Check every line of the data and copy the ones where "دروغ" appears.

◆ ◆ ◆ ◆ ◆

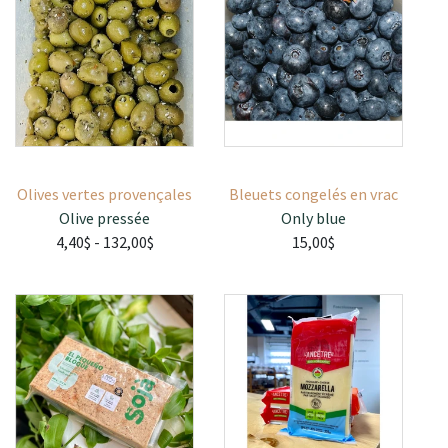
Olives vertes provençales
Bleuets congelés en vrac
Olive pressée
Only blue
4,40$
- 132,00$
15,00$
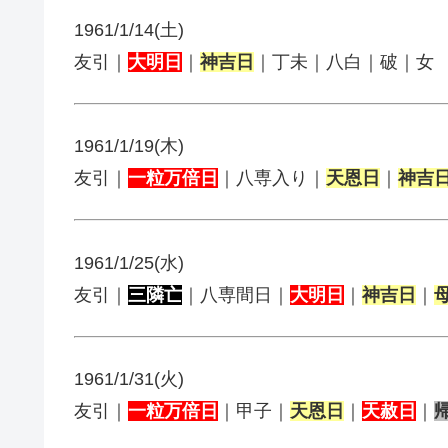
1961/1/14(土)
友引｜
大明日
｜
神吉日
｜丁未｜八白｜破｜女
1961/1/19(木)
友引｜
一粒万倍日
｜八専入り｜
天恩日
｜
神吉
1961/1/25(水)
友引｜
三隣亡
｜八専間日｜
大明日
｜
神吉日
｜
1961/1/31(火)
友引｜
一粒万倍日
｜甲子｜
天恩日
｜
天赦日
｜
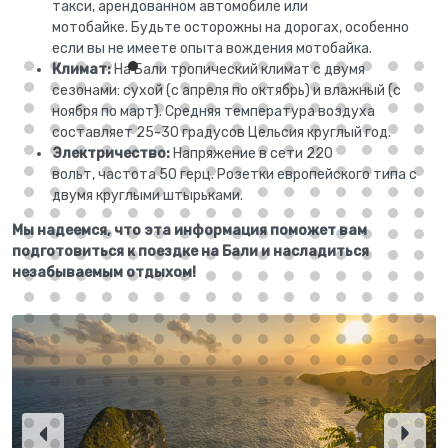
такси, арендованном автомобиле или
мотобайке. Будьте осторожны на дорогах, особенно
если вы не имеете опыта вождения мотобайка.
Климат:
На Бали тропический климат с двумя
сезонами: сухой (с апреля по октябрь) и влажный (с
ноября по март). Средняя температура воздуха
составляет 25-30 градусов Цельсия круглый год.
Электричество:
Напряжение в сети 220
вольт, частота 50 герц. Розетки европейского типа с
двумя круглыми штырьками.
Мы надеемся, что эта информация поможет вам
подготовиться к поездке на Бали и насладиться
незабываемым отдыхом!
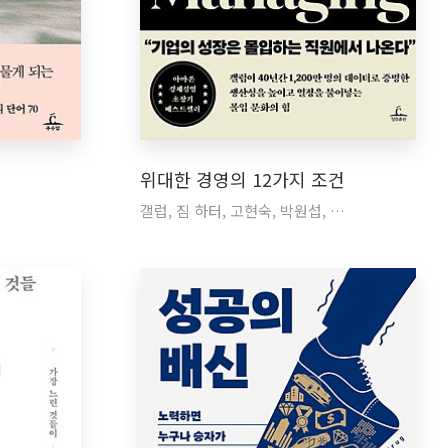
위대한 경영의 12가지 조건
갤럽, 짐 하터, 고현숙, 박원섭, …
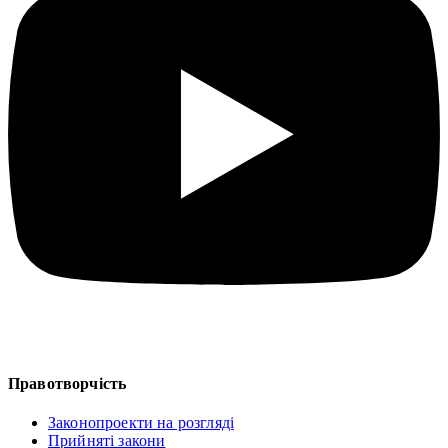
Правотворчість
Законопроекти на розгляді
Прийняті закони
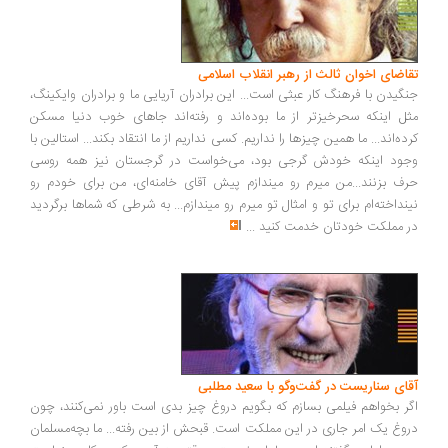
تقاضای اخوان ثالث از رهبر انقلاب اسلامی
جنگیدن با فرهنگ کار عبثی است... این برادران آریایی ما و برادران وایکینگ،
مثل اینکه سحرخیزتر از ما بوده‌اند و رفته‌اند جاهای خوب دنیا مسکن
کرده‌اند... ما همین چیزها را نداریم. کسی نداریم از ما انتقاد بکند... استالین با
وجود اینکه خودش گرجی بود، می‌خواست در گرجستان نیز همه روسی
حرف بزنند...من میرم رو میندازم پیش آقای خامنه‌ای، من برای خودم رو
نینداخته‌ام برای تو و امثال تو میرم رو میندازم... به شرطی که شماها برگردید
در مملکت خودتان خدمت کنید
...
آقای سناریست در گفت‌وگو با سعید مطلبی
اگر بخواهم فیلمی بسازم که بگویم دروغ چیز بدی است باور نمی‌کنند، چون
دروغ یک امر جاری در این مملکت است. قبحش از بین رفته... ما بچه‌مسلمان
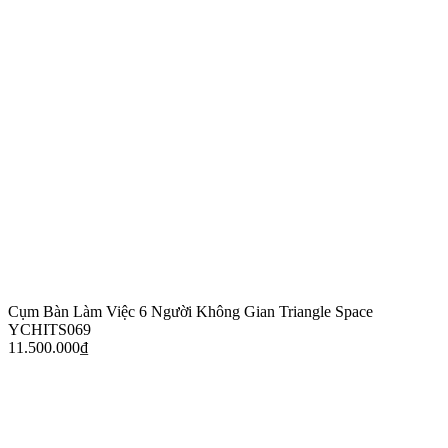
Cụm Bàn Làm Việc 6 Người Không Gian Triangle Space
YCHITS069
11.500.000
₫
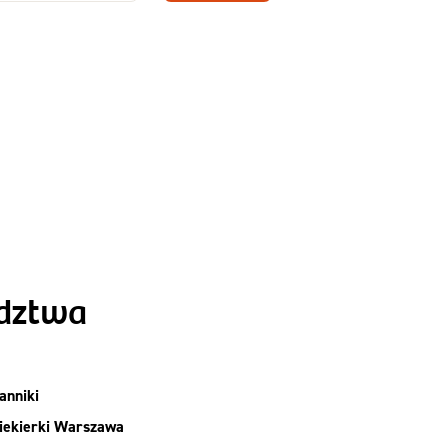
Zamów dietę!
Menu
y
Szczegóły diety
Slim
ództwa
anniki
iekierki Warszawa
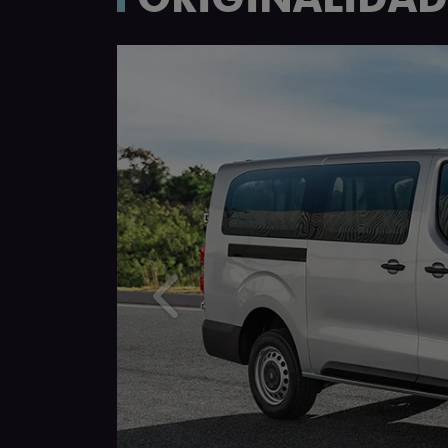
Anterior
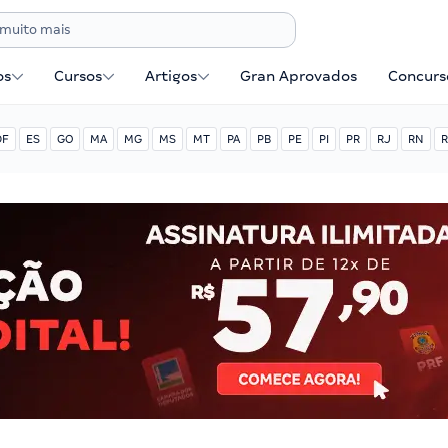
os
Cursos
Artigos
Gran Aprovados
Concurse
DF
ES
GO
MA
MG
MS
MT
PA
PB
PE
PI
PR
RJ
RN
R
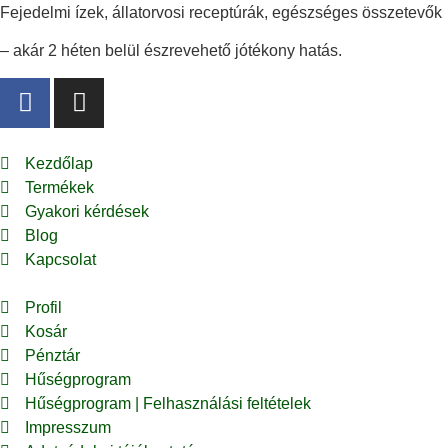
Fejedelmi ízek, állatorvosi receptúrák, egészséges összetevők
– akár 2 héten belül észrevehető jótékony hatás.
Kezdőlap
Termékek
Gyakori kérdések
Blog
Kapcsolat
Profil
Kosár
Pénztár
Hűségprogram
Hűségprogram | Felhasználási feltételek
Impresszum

◆ ◆ ◆ ◆ ◆

> Solution
اگر بخواهم فیلمی بسازم که بگویم دروغ چیز بدی است باور نمی‌کنند، چون
دروغ یک امر جاری در این مملکت است. قبحش از بین رفته... ما بچه‌مسلمان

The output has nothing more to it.